#### DIRECTIONS FOR THIS TASK
Copy out each line below in which the string "https" appears.

#### RAW DATA
------------------------------------------------------------------------

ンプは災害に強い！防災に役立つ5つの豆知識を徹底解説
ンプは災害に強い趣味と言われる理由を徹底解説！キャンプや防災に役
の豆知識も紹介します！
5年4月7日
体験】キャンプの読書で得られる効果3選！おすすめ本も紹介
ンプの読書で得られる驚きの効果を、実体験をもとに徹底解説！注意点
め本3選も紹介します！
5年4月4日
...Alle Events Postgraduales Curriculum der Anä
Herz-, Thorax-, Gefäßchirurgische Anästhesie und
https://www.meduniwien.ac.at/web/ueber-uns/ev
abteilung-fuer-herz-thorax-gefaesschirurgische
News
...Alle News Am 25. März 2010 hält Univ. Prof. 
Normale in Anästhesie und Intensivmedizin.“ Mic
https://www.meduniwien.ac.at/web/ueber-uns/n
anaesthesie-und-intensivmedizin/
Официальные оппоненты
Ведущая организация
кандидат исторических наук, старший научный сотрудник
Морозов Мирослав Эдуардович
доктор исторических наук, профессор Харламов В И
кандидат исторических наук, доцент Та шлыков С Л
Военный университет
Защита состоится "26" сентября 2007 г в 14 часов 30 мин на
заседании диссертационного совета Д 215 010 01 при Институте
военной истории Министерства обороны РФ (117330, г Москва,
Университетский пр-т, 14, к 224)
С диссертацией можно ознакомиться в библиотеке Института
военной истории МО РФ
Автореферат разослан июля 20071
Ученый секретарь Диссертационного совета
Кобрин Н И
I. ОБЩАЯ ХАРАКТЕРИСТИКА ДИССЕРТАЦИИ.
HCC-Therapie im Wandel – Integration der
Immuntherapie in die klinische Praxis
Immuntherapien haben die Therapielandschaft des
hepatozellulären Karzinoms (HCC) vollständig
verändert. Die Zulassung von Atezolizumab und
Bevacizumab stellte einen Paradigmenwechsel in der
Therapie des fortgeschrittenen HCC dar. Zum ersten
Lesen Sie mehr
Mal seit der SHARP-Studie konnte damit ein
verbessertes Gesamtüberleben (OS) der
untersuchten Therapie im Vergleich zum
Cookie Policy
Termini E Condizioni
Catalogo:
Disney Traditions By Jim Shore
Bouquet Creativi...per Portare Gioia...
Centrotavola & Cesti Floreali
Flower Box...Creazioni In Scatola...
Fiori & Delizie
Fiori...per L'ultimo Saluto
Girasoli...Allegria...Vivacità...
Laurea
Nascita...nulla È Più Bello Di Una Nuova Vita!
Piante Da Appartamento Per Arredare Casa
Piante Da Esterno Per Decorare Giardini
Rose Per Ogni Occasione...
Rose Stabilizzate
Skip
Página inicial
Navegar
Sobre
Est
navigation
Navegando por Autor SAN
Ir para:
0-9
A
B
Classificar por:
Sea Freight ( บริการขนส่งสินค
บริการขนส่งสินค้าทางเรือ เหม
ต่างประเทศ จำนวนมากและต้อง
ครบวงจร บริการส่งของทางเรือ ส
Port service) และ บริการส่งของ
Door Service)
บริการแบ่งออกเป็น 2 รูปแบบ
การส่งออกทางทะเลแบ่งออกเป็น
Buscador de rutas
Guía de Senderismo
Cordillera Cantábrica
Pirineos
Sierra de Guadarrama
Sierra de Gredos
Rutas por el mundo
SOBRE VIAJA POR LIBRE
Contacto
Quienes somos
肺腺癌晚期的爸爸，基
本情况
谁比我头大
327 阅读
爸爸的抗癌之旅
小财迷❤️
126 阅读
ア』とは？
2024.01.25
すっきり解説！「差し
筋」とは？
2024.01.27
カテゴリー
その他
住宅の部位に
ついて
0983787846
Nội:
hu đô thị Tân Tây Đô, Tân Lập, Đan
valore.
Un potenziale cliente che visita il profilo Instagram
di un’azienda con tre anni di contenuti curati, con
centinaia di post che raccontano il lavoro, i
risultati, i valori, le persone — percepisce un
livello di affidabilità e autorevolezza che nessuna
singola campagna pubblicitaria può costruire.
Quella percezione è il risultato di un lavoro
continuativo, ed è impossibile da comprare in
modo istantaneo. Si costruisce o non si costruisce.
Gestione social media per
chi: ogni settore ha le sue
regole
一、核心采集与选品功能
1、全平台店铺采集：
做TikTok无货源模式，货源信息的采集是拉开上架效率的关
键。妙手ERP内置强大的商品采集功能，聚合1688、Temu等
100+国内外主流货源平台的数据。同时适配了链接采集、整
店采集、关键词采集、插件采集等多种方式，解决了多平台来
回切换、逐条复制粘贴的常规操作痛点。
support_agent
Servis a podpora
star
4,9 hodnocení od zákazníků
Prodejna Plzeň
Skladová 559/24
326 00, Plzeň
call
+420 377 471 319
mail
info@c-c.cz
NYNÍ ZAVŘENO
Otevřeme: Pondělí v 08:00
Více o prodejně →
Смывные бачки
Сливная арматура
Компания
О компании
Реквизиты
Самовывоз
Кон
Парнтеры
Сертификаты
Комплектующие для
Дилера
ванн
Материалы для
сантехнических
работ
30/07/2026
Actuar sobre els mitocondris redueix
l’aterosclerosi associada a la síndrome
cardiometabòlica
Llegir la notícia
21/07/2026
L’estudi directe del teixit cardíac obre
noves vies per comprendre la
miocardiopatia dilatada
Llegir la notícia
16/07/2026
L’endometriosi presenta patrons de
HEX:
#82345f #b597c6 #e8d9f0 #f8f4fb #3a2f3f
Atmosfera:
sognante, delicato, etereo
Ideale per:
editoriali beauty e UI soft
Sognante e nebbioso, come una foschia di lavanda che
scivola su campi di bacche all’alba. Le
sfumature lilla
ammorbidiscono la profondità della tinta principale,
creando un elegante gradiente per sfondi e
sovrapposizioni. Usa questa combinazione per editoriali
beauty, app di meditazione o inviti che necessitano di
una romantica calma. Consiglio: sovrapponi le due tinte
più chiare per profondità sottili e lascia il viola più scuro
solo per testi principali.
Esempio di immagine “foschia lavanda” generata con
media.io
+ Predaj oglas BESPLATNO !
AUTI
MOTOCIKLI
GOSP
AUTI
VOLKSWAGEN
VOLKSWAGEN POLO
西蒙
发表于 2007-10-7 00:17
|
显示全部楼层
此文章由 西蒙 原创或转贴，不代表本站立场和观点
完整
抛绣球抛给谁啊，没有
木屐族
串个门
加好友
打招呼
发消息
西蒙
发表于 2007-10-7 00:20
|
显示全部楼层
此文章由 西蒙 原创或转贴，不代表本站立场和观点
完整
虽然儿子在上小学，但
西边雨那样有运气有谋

------------------------------------------------------------------------

#### WORKED SOLUTION
https://www.meduniwien.ac.at/web/ueber-uns/ev
https://www.meduniwien.ac.at/web/ueber-uns/n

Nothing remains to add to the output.